Figure 2: Micro-neutralization tests using different OPXVs. Five sera
from MPXV-infected (M1-M5) and six sera from CPXV-infected persons
(C1-C6) plus five sera from IMVANEX-vaccinated individuals (V1-V5) were
analysed by using TCID50 assays with different viruses.
Since IFA and NT are both low-throughput methods to detect binding or
neutralising antibodies, they are not suited to screen larger sample
numbers, e.g., in an outbreak situation; therefore, for this purpose an
ELISA was updated that had previously been established in the lab
[11]. The ELISA uses VACV-infected HEp2 cells as the specific
antigen and non-infected HEp2-cells as the negative control. Hereby,
unspecific or background binding can be eliminated effectively by
subtracting non-specific HEp2 signals from VACV-specific signals. To
render the ELISA also useful for the detection of acute infections, IgM
analysis was newly established. Initial experiments for IgM detection
using serum dilutions in the casein blocking buffer (also used for serum
dilution prior to IgG detection) led to high unspecific binding. Hence,
different blocking buffers and commercially available diluents were
tested (supporting figure 1). As LowCross buffer was most efficient in
reducing high background signals while retaining specific binding of
IgM-positive sera, it was used as the serum diluent in the final assay
protocol.
To test the agreement between the established IFA and the modified or
newly established IgG and IgM detection by ELISA, the quantified ELISA
results for 28 sera were compared with the corresponding IFA titres
(Figure 3). For IgG detection, a high level of correlation was found
between IFA titres and ELISA results with higher titres, leading to
higher ELISA results. This was also true for IgM detection, although
differentiation between lower titres was not possible.

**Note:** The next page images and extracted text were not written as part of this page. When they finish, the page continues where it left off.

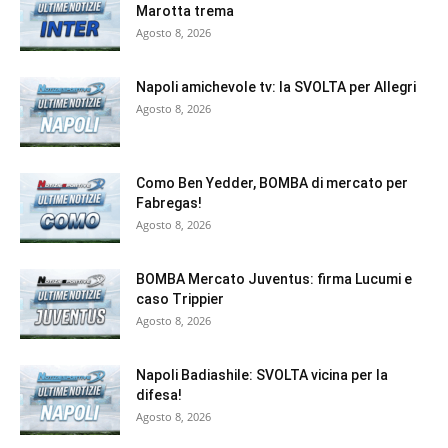
Marotta trema
Agosto 8, 2026
Napoli amichevole tv: la SVOLTA per Allegri
Agosto 8, 2026
Como Ben Yedder, BOMBA di mercato per
Fabregas!
Agosto 8, 2026
BOMBA Mercato Juventus: firma Lucumi e
caso Trippier
Agosto 8, 2026
Napoli Badiashile: SVOLTA vicina per la
difesa!
Agosto 8, 2026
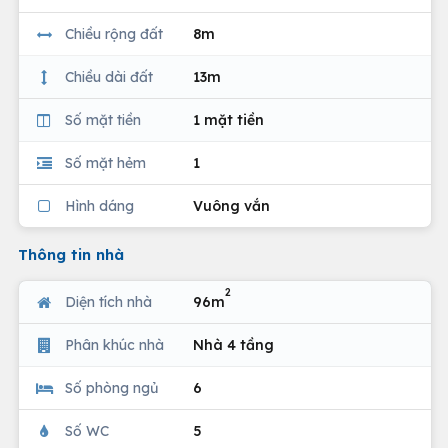
Chiều rộng đất
8m
Chiều dài đất
13m
Số mặt tiền
1 mặt tiền
Số mặt hẻm
1
Hình dáng
Vuông vắn
Thông tin nhà
2
Diện tích nhà
96m
Phân khúc nhà
Nhà 4 tầng
Số phòng ngủ
6
Số WC
5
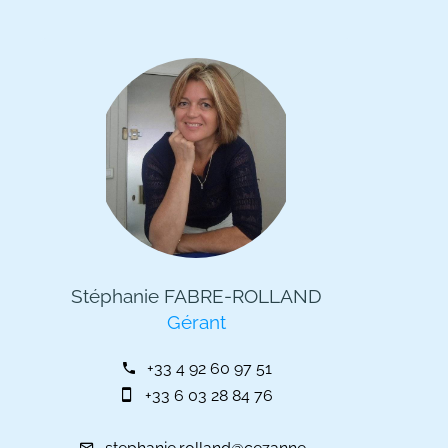
Stéphanie FABRE-ROLLAND
Gérant
+33 4 92 60 97 51
+33 6 03 28 84 76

Figure 3: Comparison of IgG (A) and IgM (B) titres by IFA with results
obtained by ELISA. IFA titres were determined by titration against CPXV-
or VACV-infected HEp2 cells.
After demonstrating that IFA and ELISA, moreover, using less pathogenic
OPXVs like VACV as antigens, can be used to detect (cross-reactive)
antibodies against MPXV, the next aim was to further enhance the
method’s biosafety with a robust inactivation method for the serum
samples. A literature review resulted in two potential protocols using
either 0.3 %Triton/0.3 %Tween/1 %TNBP (protocol 1, p1) [23] or
0.5 %Triton/0.5 %Tween/1h60 °C (protocol 2, p2) [22]. For
comparison, standard heat inactivation was used for 30 min at 56 °C.

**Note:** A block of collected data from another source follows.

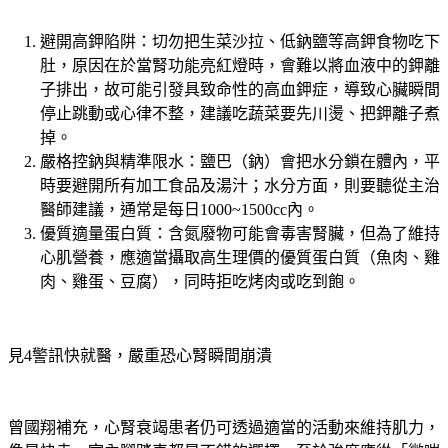
避開高鉀陷阱：
切勿把生菜沙拉、低鈉鹽等高鉀食物吃下
肚，原因在於當腎功能亮紅燈時，會難以將血液中的鉀離
子排出，故可能引發具致命性的高血鉀症，導致心臟瞬間
停止跳動或心律不整，建議吃蔬菜要先川燙、把鉀離子煮
掉。
嚴格控鈉與精準限水：
鹽巴（鈉）會把水分鎖在體內，平
時要避開所有加工食品及湯汁；水分方面，則要聽從主治
醫師建議，通常是每日1000~1500cc內。
優質適量蛋白質：
含氮廢物可能會毒害腎臟，但為了維持
心肌營養，應適當攝取高生理價的優質蛋白質（魚肉、雞
肉、雞蛋、豆腐），同時拒吃烤肉或吃到飽。
見4警訊快就醫，嚴重恐心腎瞬間崩潰
曾國翔補充，心腎衰竭患者仍可透過適當的活動來維持肌力，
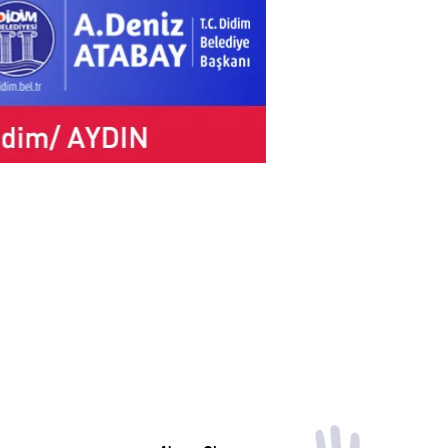
Mail listemize katılın
Tüm gelişmelerden haberdar olun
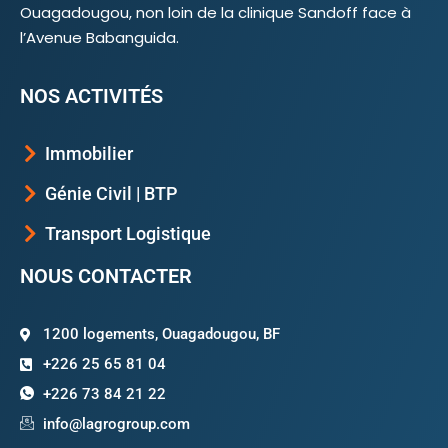
Ouagadougou, non loin de la clinique Sandoff face à
l’Avenue Babanguida.
NOS ACTIVITÉS
Immobilier
Génie Civil | BTP
Transport Logistique
NOUS CONTACTER
1200 logements, Ouagadougou, BF
+226 25 65 81 04
+226 73 84 21 22
info@lagrogroup.com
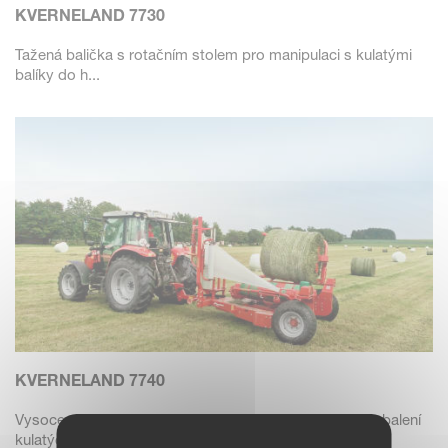
KVERNELAND 7730
Tažená balička s rotačním stolem pro manipulaci s kulatými
balíky do h...
KVERNELAND 7740
Vysoce výkonná tažená balička s rotačním stolem pro balení
kulatých ba...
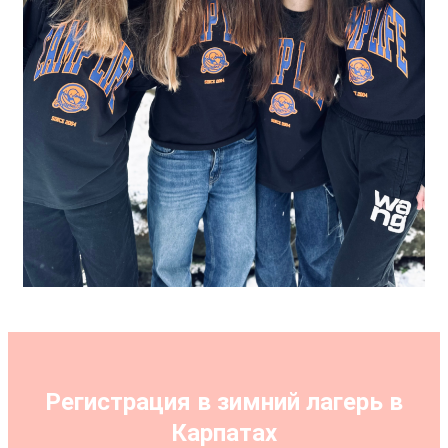
Регистрация в зимний лагерь в
Карпатах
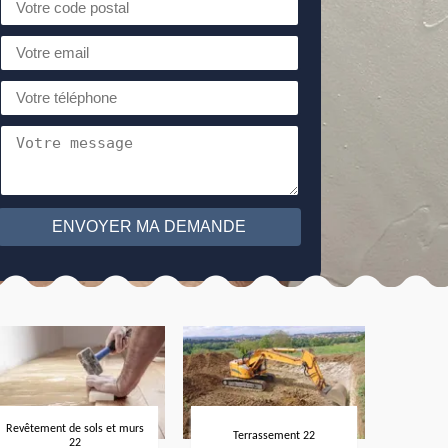
Revêtement de sols et murs
Terrassement 22
22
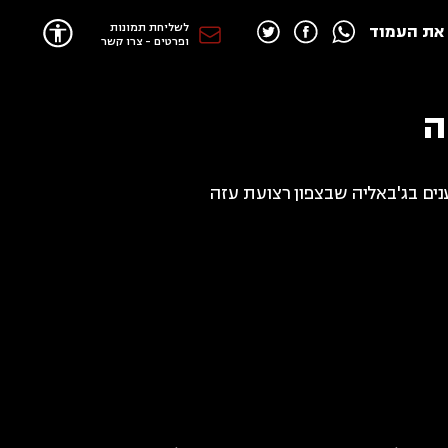
לשליחת תמונות
את העמוד
ופרטים - צרו קשר
ה
נים בג'באליה שבצפון רצועת עזה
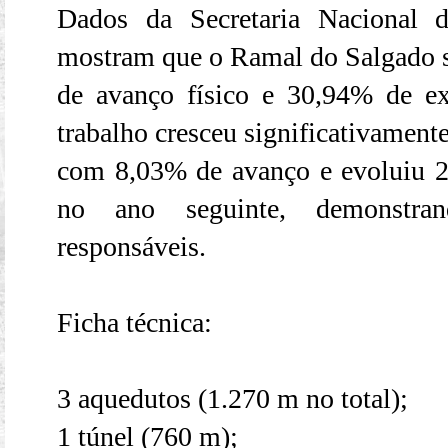
Dados da Secretaria Nacional 
mostram que o Ramal do Salgado
de avanço físico e 30,94% de ex
trabalho cresceu significativament
com 8,03% de avanço e evoluiu 2
no ano seguinte, demonstran
responsáveis.
Ficha técnica:
3 aquedutos (1.270 m no total);
1 túnel (760 m);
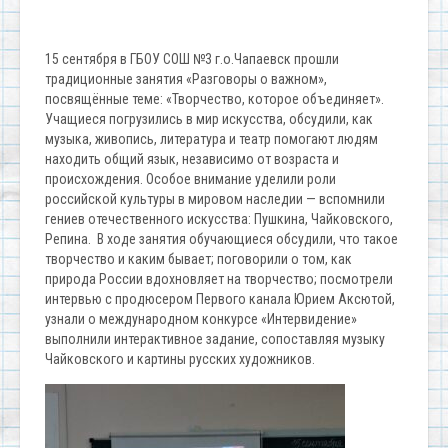
15 сентября в ГБОУ СОШ №3 г.о.Чапаевск прошли
традиционные занятия «Разговоры о важном»,
посвящённые теме: «Творчество, которое объединяет».
Учащиеся погрузились в мир искусства, обсудили, как
музыка, живопись, литература и театр помогают людям
находить общий язык, независимо от возраста и
происхождения. Особое внимание уделили роли
российской культуры в мировом наследии — вспомнили
гениев отечественного искусства: Пушкина, Чайковского,
Репина. В ходе занятия обучающиеся обсудили, что такое
творчество и каким бывает; поговорили о том, как
природа России вдохновляет на творчество; посмотрели
интервью с продюсером Первого канала Юрием Аксютой,
узнали о международном конкурсе «Интервидение»
выполнили интерактивное задание, сопоставляя музыку
Чайковского и картины русских художников.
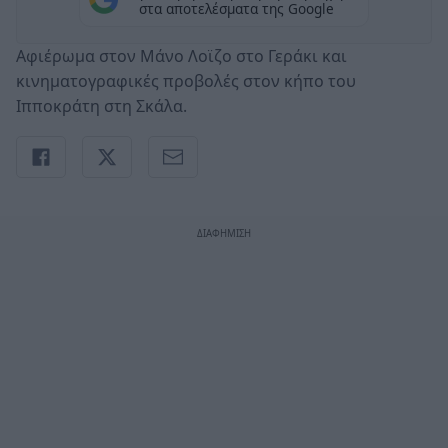
στα αποτελέσματα της Google
Αφιέρωμα στον Μάνο Λοϊζο στο Γεράκι και
κινηματογραφικές προβολές στον κήπο του
Ιπποκράτη στη Σκάλα.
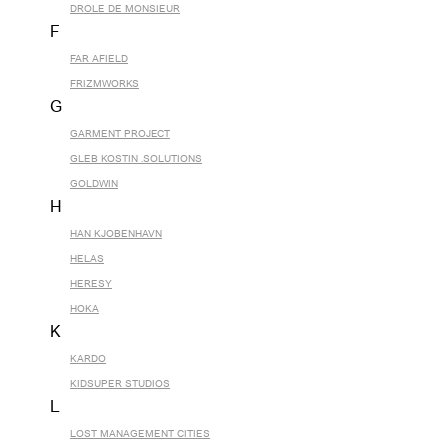
DROLE DE MONSIEUR
F
FAR AFIELD
FRIZMWORKS
G
GARMENT PROJECT
GLEB KOSTIN .SOLUTIONS
GOLDWIN
H
HAN KJOBENHAVN
HELAS
HERESY
HOKA
K
KARDO
KIDSUPER STUDIOS
L
LOST MANAGEMENT CITIES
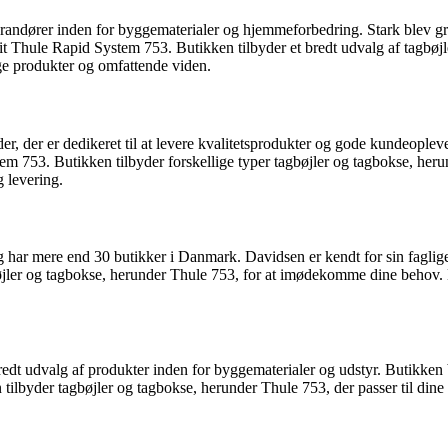
randører inden for byggematerialer og hjemmeforbedring. Stark blev gru
 dit Thule Rapid System 753. Butikken tilbyder et bredt udvalg af tagbøjl
ige produkter og omfattende viden.
 der er dedikeret til at levere kvalitetsprodukter og gode kundeoplev
tem 753. Butikken tilbyder forskellige typer tagbøjler og tagbokse, he
 levering.
ar mere end 30 butikker i Danmark. Davidsen er kendt for sin faglige 
gbøjler og tagbokse, herunder Thule 753, for at imødekomme dine beh
bredt udvalg af produkter inden for byggematerialer og udstyr. Butikke
tilbyder tagbøjler og tagbokse, herunder Thule 753, der passer til dine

First the protocols were tested with VACV, demonstrating that both
protocols resulted in a depletion of infectious poxvirus particles
(Figure 4A). However, the protocol p2 (Figure 4A) led to a better
inactivation compared to protocol p1. Heat inactivation alone was least
efficient in inactivating infectious virus particles (Figure 4A, heat).
Since protocol p2 worked well the next aim was to reduce the heat
inactivation time and reduce the incubation temperature to allow
inactivation while still retaining the antibody-binding ability. For
this purpose, p2 was tested with classical heat inactivation conditions
(30 min 56 °C, protocol 3, p3) which led to a depletion comparable with
the p2 protocol (Figure 4, p2 and p3). Next, three replicates of VACV
inactivated with p3 were passaged three times in cell culture and
checked for viral DNA by real-time-PCR in the cells and the supernatant.

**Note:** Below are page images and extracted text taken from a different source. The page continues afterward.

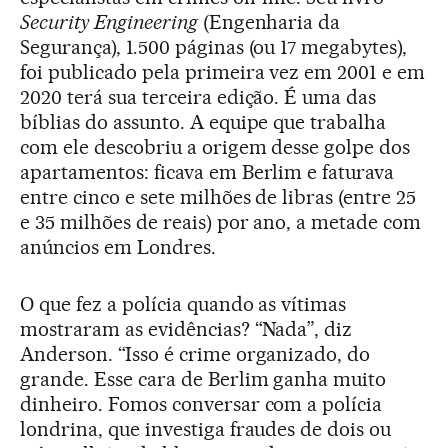
Security Engineering
(Engenharia da
Segurança), 1.500 páginas (ou 17 megabytes),
foi publicado pela primeira vez em 2001 e em
2020 terá sua terceira edição. É uma das
bíblias do assunto. A equipe que trabalha
com ele descobriu a origem desse golpe dos
apartamentos: ficava em Berlim e faturava
entre cinco e sete milhões de libras (entre 25
e 35 milhões de reais) por ano, a metade com
anúncios em Londres.
O que fez a polícia quando as vítimas
mostraram as evidências? “Nada”, diz
Anderson. “Isso é crime organizado, do
grande. Esse cara de Berlim ganha muito
dinheiro. Fomos conversar com a polícia
londrina, que investiga fraudes de dois ou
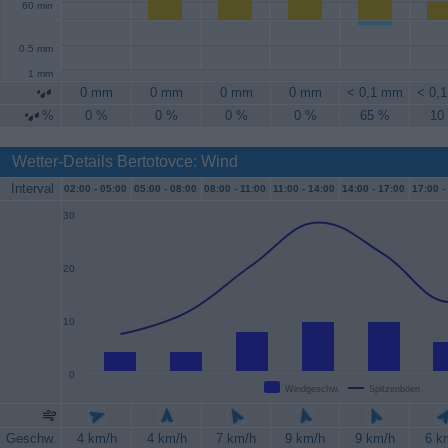
60 min
0.5 mm
1 mm
0 mm
0 mm
0 mm
0 mm
< 0,1 mm
< 0,
%
0 %
0 %
0 %
0 %
65 %
10
Wetter-Details Bertotovce: Wind
Interval
02:00 -
05:00
05:00 -
08:00
08:00 -
11:00
11:00 -
14:00
14:00 -
17:00
17:00 -
30
20
10
0
Windgeschw.
Spitzenböen
Geschw.
4 km/h
4 km/h
7 km/h
9 km/h
9 km/h
6 k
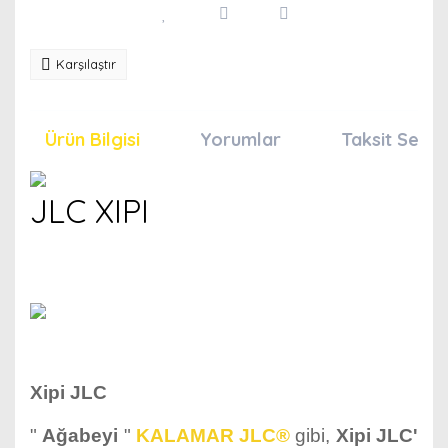
Karşılaştır
Ürün Bilgisi
Yorumlar
Taksit Seçen
JLC XIPI
Xipi JLC
"
Ağabeyi
"
KALAMAR JLC®
gibi,
Xipi JLC'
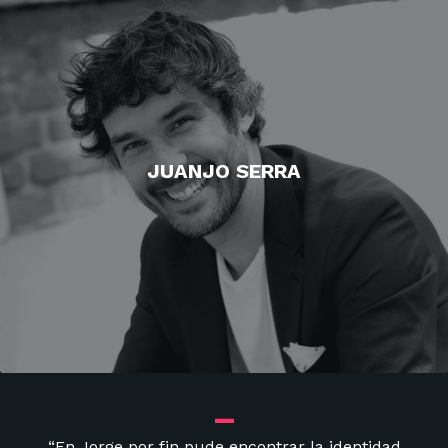
JUANJO SERRA
_
“En Jorge por fin pude encontrar la identidad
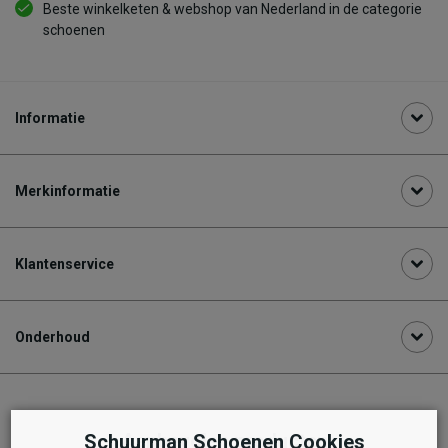
Beste winkelketen & webshop van Nederland in de categorie
schoenen
Informatie
Merkinformatie
Klantenservice
Onderhoud
Aanbevolen producten
Schuurman Schoenen Cookies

This resulted in verifying that in the 10-1 dilution
of the TCID50 there are few infectious particles left,
while in the 10-2 dilution no infectious particles
could be detected in all three replicates. Taken together, using the p3
protocol, a depletion in infectious virus particles of about 5 log-steps
could be shown. The inactivation potential of the p3 protocol was then
also verified with MPXV (Figure 3B).